There are many ways to learn new things. It would help if you remembered to hear, comprehend, think, speak, read, and write — usually in that order. This essential learning happens before we are six or seven years of age.
After that - it's all open. We should follow our guts and learn to take things apart. How does a clock keep time? Let's take one apart and put it back together. How does a car work? Let's take one from the junkyard and fix it. Instead, we "learn the basics" first. We learn without the purpose of that knowledge. I firmly believe that the learning experience is better if there is a purpose behind it.

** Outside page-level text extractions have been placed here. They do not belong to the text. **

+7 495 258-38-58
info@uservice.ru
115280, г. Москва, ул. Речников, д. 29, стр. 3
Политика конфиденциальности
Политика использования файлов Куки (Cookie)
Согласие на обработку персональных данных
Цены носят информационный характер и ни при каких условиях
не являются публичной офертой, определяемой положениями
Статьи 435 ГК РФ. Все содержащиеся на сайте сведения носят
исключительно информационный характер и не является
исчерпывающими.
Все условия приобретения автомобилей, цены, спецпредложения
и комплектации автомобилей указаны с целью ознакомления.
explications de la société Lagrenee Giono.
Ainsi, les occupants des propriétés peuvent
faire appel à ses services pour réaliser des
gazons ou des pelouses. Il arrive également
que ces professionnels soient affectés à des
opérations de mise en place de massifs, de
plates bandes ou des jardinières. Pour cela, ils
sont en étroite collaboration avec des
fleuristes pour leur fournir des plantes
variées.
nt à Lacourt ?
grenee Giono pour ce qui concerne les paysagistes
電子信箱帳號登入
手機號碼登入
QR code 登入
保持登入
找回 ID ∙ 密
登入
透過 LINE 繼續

Think about building a rocket. For Young Solvers, start with a simple design, a balloon - blow it up and let it fly around the room. Move on to the straw paper rocket. Then to the baking soda rocket. Along the way, we can teach the scientific method. Encourage your Young Solver to create a chart of how much force you are imparting to the rocket and how far it lands. Launching at what angle makes it go far horizontally? You are learning a bunch of physics and chemistry along the way. Young Solvers are not learning action and reaction are opposite and equal, but they are innately comprehending it. Watch them apply it the next time they throw a ball or play soccer.
You can start and teach Newton's laws of motion without a purpose and talk about it all day. Or you can show it and help Young Solvers understand it in a way that they'll comprehend it innately.

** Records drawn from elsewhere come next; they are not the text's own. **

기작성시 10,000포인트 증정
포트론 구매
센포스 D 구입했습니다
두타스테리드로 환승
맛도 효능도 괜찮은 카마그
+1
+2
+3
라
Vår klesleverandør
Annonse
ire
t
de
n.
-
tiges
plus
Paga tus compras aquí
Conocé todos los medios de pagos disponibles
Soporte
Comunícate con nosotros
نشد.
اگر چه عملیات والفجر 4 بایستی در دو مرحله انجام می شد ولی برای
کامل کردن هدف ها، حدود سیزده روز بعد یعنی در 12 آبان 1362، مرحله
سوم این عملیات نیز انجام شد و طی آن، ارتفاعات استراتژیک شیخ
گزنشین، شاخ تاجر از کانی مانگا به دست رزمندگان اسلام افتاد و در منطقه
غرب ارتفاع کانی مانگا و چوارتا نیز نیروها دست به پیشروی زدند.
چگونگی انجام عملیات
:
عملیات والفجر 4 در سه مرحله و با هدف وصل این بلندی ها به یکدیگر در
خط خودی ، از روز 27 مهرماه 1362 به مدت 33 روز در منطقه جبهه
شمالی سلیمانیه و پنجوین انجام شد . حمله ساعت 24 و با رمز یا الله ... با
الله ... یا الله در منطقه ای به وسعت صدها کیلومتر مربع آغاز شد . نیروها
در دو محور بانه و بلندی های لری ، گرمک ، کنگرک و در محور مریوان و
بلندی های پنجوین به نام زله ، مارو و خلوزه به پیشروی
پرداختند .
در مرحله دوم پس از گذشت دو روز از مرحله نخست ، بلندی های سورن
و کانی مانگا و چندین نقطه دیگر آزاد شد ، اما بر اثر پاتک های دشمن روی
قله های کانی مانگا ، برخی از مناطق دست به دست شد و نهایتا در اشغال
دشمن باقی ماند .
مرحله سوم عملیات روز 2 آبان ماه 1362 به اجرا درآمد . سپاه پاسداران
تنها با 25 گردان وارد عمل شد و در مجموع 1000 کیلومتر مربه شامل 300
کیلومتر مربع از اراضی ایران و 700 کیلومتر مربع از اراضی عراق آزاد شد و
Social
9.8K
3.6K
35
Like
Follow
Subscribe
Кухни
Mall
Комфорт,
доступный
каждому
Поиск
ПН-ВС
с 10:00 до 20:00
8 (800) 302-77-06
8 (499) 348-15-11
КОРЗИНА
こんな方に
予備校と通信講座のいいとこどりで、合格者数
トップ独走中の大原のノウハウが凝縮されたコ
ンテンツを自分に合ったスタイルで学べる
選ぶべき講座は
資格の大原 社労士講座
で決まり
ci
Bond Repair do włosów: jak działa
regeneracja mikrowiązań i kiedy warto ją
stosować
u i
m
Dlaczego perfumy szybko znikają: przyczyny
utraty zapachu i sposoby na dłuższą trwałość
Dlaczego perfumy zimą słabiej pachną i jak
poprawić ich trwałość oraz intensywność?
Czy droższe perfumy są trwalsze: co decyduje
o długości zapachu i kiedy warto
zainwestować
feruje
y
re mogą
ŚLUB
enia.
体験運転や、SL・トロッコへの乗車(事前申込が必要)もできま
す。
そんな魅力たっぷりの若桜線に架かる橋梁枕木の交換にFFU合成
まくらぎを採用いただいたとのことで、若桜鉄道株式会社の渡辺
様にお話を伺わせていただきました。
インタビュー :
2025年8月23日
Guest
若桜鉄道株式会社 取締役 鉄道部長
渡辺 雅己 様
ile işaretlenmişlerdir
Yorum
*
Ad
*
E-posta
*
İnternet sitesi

Humans fundamentally learn by observing the Universe around them. Presenting new knowledge without a sense of purpose as to why they are learning it is a recipe for a "boring lecture." You can teach someone the C language. Or you can teach that same person how to build a storage system for their application in a hobby that interests them. You'll see them apply their knowledge of their pursuit into compelling data structures. I never understood why programming classes in colleges are in front of a blackboard, and lab time is separate. That is how you get a group of developers who can pass an exam but cannot holistically approach a software requirement and solve for that.
The purpose always matters.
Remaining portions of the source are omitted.